Paraphrasing Ermal's comments from a day or two ago: "That seems [to be] happening when an ARP entry is expired and needs a requery. He probably can solve that by putting net.isr to always queue (deferred). Since the driver on input is running on ISR context, you are grabbing a sleeping lock in that context which should not be allowed and the sleeping lock is probably the ARP code or the TX handler of the NIC"
There are complete crash dumps in the projects repo under "nonsleepablelock" named starting with their relevant ticket numbers.
Updated by Jim Pingle over 9 years ago
Reports from customers indicate that crashes still occur even with net.bpf.zerocopy_enable=0
and net.isr.dispatch=deferred set.
Updated by Ermal Luçi over 9 years ago
- Status changed from New to Feedback
choparp was blocking on bpf mutex and making full buffers on BPF and panicing due to context of ISR routines on drivers.
Updated by Jim Pingle over 9 years ago
For those who would like to test a version of choparp including Ermal's fixes, following this procedure:
1. Stop the existing choparp process (will interrupt Proxy ARP VIP connectivity):
killall -9 choparp
2. Ensure the pkg utility is bootstrapped properly:
env ASSUME_ALWAYS_YES=yes pkg bootstrap -f
3. Install the updated utility.
pkg add http://files.atx.pfsense.org/jimp/pkg/`uname -m`/choparp-20021107_5.txz
4. Restart the choparp daemon by editing a Proxy ARP VIP, clicking Save and then Apply Changes.
Updated by Jim Pingle over 9 years ago
- Status changed from Feedback to Confirmed
One user still reports crashes with the new daemon.
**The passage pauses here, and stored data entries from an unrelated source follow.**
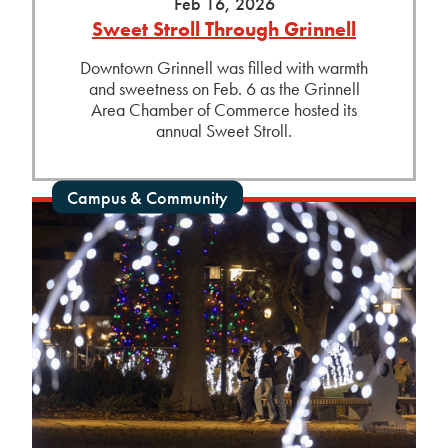
Feb 16, 2026
Sweet Stroll Through Grinnell
Downtown Grinnell was filled with warmth
and sweetness on Feb. 6 as the Grinnell
Area Chamber of Commerce hosted its
annual Sweet Stroll.
Campus & Community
Updated crash dump is in the projects repo.
Updated by Chris Buechler over 9 years ago
FreeBSD PR is https://bugs.freebsd.org/bugzilla/show_bug.cgi?id=200323
Updated by → luckman212 over 9 years ago
I have experienced a lot of crashes (hard crash that triggers the box to reboot) on 2 different RCC-VE 2440 units (igb NIC) that are running 2.2.2 64bit - the crashes specifically happen when enabling/disabling the Captive Portal. It is very reproducible and happens soon after switching on the CP. If this is unrelated then please feel free to remove this comment otherwise could those possibly be related to this bug? I submitted the crash reports when prompted to do so by the WebConfigurator but unfortunately they get automatically deleted so I can't look at them anymore to compare to the above.
Updated by Jim Pingle over 9 years ago
Luke Hamburg wrote:
I have experienced a lot of crashes (hard crash that triggers the box to reboot) on 2 different RCC-VE 2440 units (igb NIC) that are running 2.2.2 64bit - the crashes specifically happen when enabling/disabling the Captive Portal. It is very reproducible and happens soon after switching on the CP. If this is unrelated then please feel free to remove this comment otherwise could those possibly be related to this bug? I submitted the crash reports when prompted to do so by the WebConfigurator but unfortunately they get automatically deleted so I can't look at them anymore to compare to the above.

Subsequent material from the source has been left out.